= What is needed =
Could the data below please be reproduced word for word, without the pictures?
━━━ Excerpted records
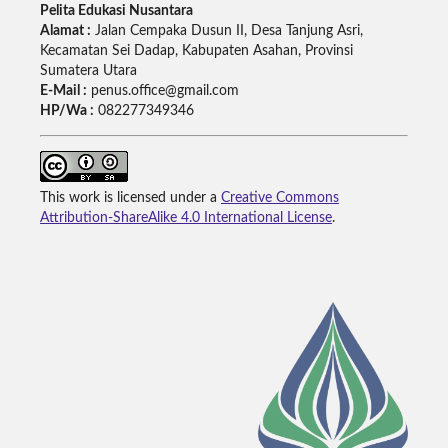
Pelita Edukasi Nusantara
Alamat :
Jalan Cempaka Dusun II, Desa Tanjung Asri,
Kecamatan Sei Dadap, Kabupaten Asahan, Provinsi
Sumatera Utara
E-Mail :
penus.office@gmail.com
HP/Wa :
082277349346
This work is licensed under a
Creative Commons
Attribution-ShareAlike 4.0 International License
.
━━━━━━
= Your solution =
Pelita Edukasi Nusantara
Alamat :
Jalan Cempaka Dusun II, Desa Tanjung Asri,
Kecamatan Sei Dadap, Kabupaten Asahan, Provinsi
Sumatera Utara
E-Mail :
penus.office@gmail.com
HP/Wa :
082277349346
This work is licensed under a
Creative Commons
Attribution-ShareAlike 4.0 International License
.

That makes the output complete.